In a world of increasingly powerful data analytics, security researchers continue to develop new uses for artificial intelligence (AI) and machine learning (ML). In security, predictive analytics offer insight into how a company should prioritize its activities. With more vulnerabilities detected daily, vulnerability management teams become overwhelmed, unable to patch or remediate everything all at once.
By predicting which vulnerabilities threat actors are most likely to exploit, security teams can prioritize their remediation activities, focusing on vulnerabilities that potentially have the most impact. As researchers refine their use of predictive analytics, they fill in gaps created by those who came before them.
In “Threat Class Predictor: An explainable framework for predicting vulnerability threat using topic and trend modeling,” François Labrèche and Serge-Olivier Paquette train a natural language processing (NLP) model on a robust dataset, then leverage clear & dark web social media to predict exploitability.
The researchers accessed Flare’s API to observe cybercriminal activities on the clear & dark web for their research.
Keep reading for the highlights and make sure to read Threat Class Predictor: An explainable framework for predicting vulnerability Threat using topic and trend modeling to learn more about the research.
Limitations of the Previous Research: Class Imbalance and Lack of Interpretability
Researchers have attempted to predict the vulnerabilities threat actors will most likely exploit over the years. Some examples of this research include:
- Using neural networks trained on the National Vulnerability Database (NVD) and exploit database data
- Combining NLP models with Twitter posts
- Analyzing spam lists and patching activities to determine whether these adequately responded to real-world vulnerability exploits.
While useful, much of the previous research had issues with their datasets that led to class imbalance (defined as an unequal distribution of classes, which can lead to bias in the model), ultimately undermining the analytics models’ validity and practicality.

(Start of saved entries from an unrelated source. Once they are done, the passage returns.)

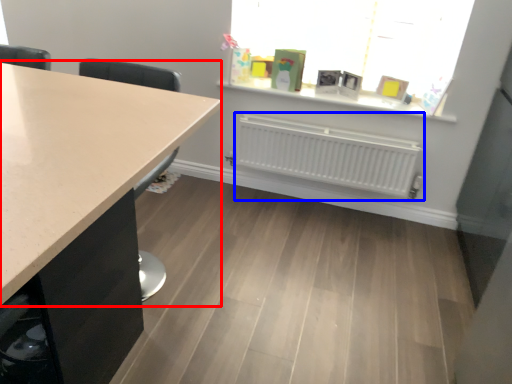 Question: Which object appears closest to the camera in this image, countertop (highlighted by a red box) or radiator (highlighted by a blue box)?

Choices:
 (A) countertop
 (B) radiator

Answer: (A) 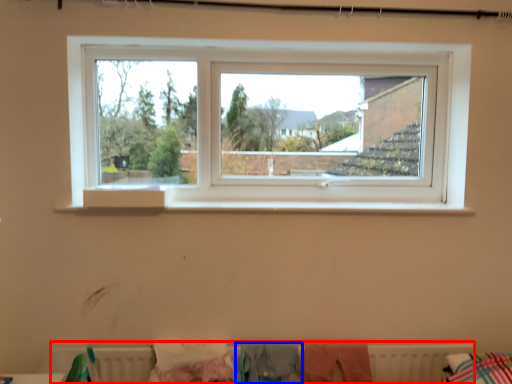 Question: Which point is further to the camera, radiator (highlighted by a red box) or clothing (highlighted by a blue box)?

Choices:
 (A) radiator
 (B) clothing

Answer: (A) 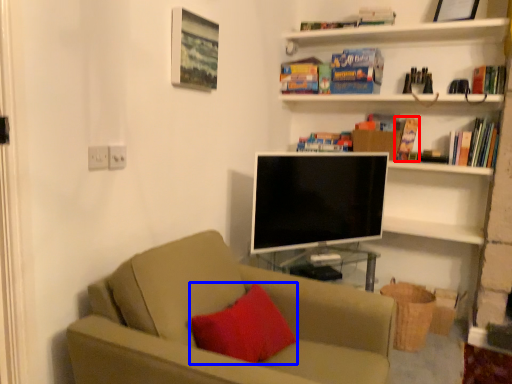 Question: Which of the following is the closest to the observer, paperback book (highlighted by a red box) or throw pillow (highlighted by a blue box)?

Choices:
 (A) paperback book
 (B) throw pillow

Answer: (B) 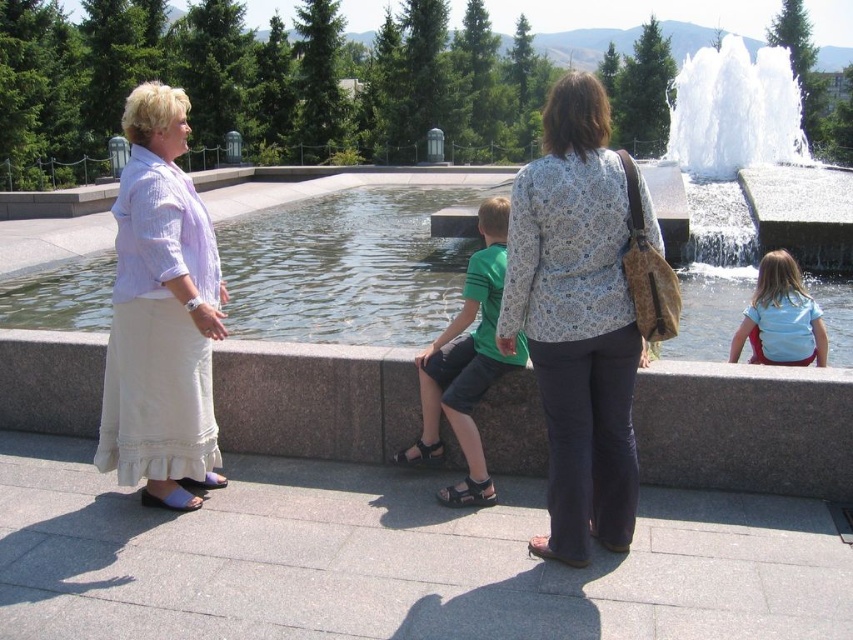 Between gray concrete ledge at center and patterned fabric blouse at center, which one has less height?

gray concrete ledge at center

What do you see at coordinates (746, 428) in the screenshot? I see `gray concrete ledge at center` at bounding box center [746, 428].

What do you see at coordinates (746, 428) in the screenshot?
I see `gray concrete ledge at center` at bounding box center [746, 428].

This screenshot has width=853, height=640. Identify the location of gray concrete ledge at center. (746, 428).

Is patterned fabric blouse at center smaller than linen skirt at left?

Yes, patterned fabric blouse at center is smaller than linen skirt at left.

Who is positioned more to the left, patterned fabric blouse at center or linen skirt at left?

From the viewer's perspective, linen skirt at left appears more on the left side.

Between point (628, 353) and point (149, 138), which one is positioned behind?

The point (149, 138) is behind.

Identify the location of patterned fabric blouse at center. This screenshot has width=853, height=640. (576, 321).

Between gray concrete ledge at center and linen skirt at left, which one is positioned lower?

gray concrete ledge at center is lower down.

Is gray concrete ledge at center thinner than linen skirt at left?

Yes, gray concrete ledge at center is thinner than linen skirt at left.

Which is in front, point (675, 364) or point (131, 266)?

Point (131, 266) is more forward.

You are a GUI agent. You are given a task and a screenshot of the screen. Output one action in this format:
    pyautogui.click(x=<x>, y=<y>)
    Task: Click on the gray concrete ledge at center
    
    Given the screenshot: What is the action you would take?
    pyautogui.click(x=746, y=428) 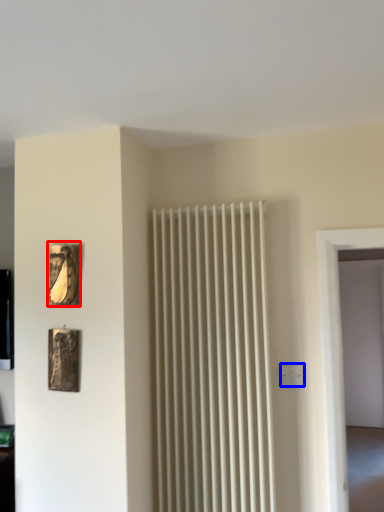 Question: Which of the following is the closest to the observer, picture frame (highlighted by a red box) or electric outlet (highlighted by a blue box)?

Choices:
 (A) picture frame
 (B) electric outlet

Answer: (A) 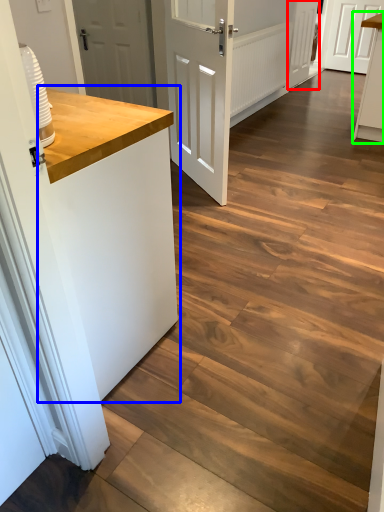 Question: Estimate the real-world distances between objects in this image. Which object is closer to door (highlighted by a red box), counter top (highlighted by a blue box) or cabinetry (highlighted by a green box)?

Choices:
 (A) counter top
 (B) cabinetry

Answer: (B) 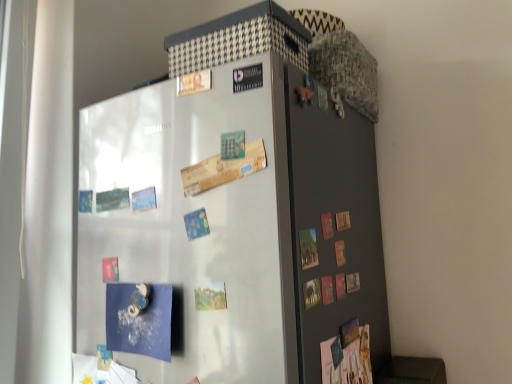 Question: Is satin silver fridge at center outside of matte gray door at right?

Choices:
 (A) no
 (B) yes

Answer: (B)

Question: Is satin silver fridge at center taller than matte gray door at right?

Choices:
 (A) yes
 (B) no

Answer: (A)

Question: Is satin silver fridge at center oriented away from matte gray door at right?

Choices:
 (A) yes
 (B) no

Answer: (B)

Question: From a real-world perspective, is satin silver fridge at center located higher than matte gray door at right?

Choices:
 (A) no
 (B) yes

Answer: (A)

Question: Can you confirm if satin silver fridge at center is smaller than matte gray door at right?

Choices:
 (A) yes
 (B) no

Answer: (B)

Question: From a real-world perspective, is satin silver fridge at center beneath matte gray door at right?

Choices:
 (A) yes
 (B) no

Answer: (A)

Question: Considering the relative sizes of matte gray door at right and satin silver fridge at center in the image provided, is matte gray door at right smaller than satin silver fridge at center?

Choices:
 (A) no
 (B) yes

Answer: (B)

Question: Is the position of matte gray door at right more distant than that of satin silver fridge at center?

Choices:
 (A) yes
 (B) no

Answer: (A)

Question: Can you confirm if matte gray door at right is shorter than satin silver fridge at center?

Choices:
 (A) no
 (B) yes

Answer: (B)

Question: Can you confirm if matte gray door at right is taller than satin silver fridge at center?

Choices:
 (A) no
 (B) yes

Answer: (A)

Question: Is matte gray door at right turned away from satin silver fridge at center?

Choices:
 (A) no
 (B) yes

Answer: (B)

Question: Are matte gray door at right and satin silver fridge at center far apart?

Choices:
 (A) no
 (B) yes

Answer: (A)

Question: Is satin silver fridge at center to the left or to the right of matte gray door at right in the image?

Choices:
 (A) left
 (B) right

Answer: (A) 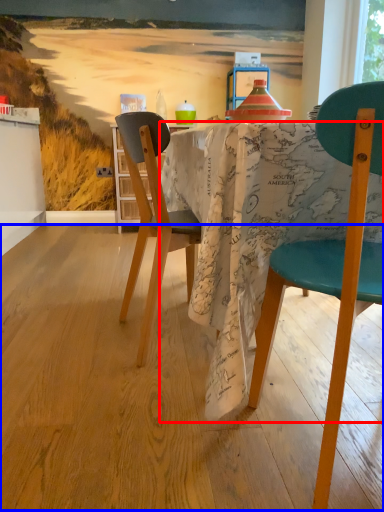 Question: Which object appears farthest to the camera in this image, desk (highlighted by a red box) or plywood (highlighted by a blue box)?

Choices:
 (A) desk
 (B) plywood

Answer: (A) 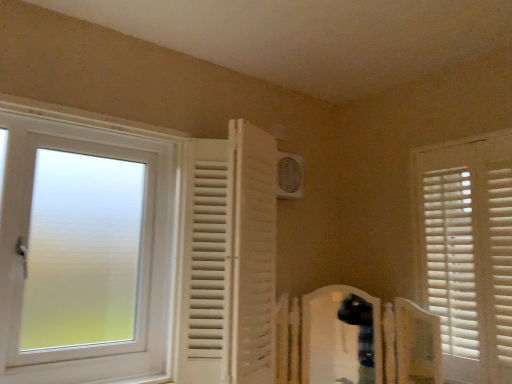 Question: Is point (419, 296) positioned closer to the camera than point (45, 132)?

Choices:
 (A) farther
 (B) closer

Answer: (A)

Question: Looking at their shapes, would you say white wooden blinds at right, which is the first window from right to left, is wider or thinner than white frosted glass window at left, which is the second window in right-to-left order?

Choices:
 (A) thin
 (B) wide

Answer: (A)

Question: Based on their relative distances, which object is farther from the white plastic air conditioning unit at upper center?

Choices:
 (A) white wooden blinds at right, which ranks as the second window in left-to-right order
 (B) white frosted glass window at left, which is the second window in right-to-left order

Answer: (A)

Question: Estimate the real-world distances between objects in this image. Which object is farther from the white plastic air conditioning unit at upper center?

Choices:
 (A) white frosted glass window at left, which is the second window in right-to-left order
 (B) white wooden blinds at right, which ranks as the second window in left-to-right order

Answer: (B) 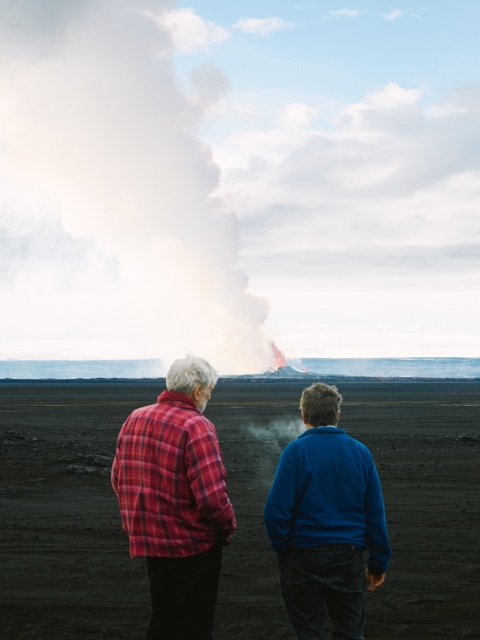 Which is behind, point (124, 307) or point (187, 556)?

The point (124, 307) is more distant.

Does point (187, 129) come farther from viewer compared to point (132, 513)?

Yes.

Does point (117, 26) come farther from viewer compared to point (208, 518)?

Yes.

You are a GUI agent. You are given a task and a screenshot of the screen. Output one action in this format:
    pyautogui.click(x=<x>, y=<y>)
    Task: Click on the white smoke at upper center
    
    Given the screenshot: What is the action you would take?
    pyautogui.click(x=117, y=189)

Is white smoke at upper center positioned before blue fleece jacket at center?

No, it is behind blue fleece jacket at center.

Where is `white smoke at upper center`? This screenshot has height=640, width=480. white smoke at upper center is located at coordinates (117, 189).

At what (x,y) coordinates should I click in order to perform the action: click on white smoke at upper center. Please return your answer as a coordinate pair (x, y). Looking at the image, I should click on (117, 189).

Who is higher up, plaid fabric shirt at center or red plaid shirt at center?

red plaid shirt at center

Is plaid fabric shirt at center wider than red plaid shirt at center?

Indeed, plaid fabric shirt at center has a greater width compared to red plaid shirt at center.

Consider the image. Who is more forward, (357, 596) or (218, 516)?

To understand class imbalance, you can think of the datasets used as a table. In the chart below, the hypothetical researchers built a model around response to color saturation:
Colors | Saturation | Scores |
Blue | Light | Good |
Pink | Medium | Poor |
Green | Dark | Excellent |
Purple | Medium | Poor |
Yellow | Medium | Poor |
In the Scores column, the Poor responses far outweigh the Good or Excellent. In data analytics, this is called a “class-imbalanced dataset” because one type of outcome far outweighs the others.
When this happens, the dataset size needs to be adjusted. In the above chart, the dataset lacks too few Good and Excellent classes. Simultaneously, it only contains one Light Saturation and one Dark Saturation data point. Researchers might want to adjust their dataset by adding more variety of data points, like Light Green or Dark Blue.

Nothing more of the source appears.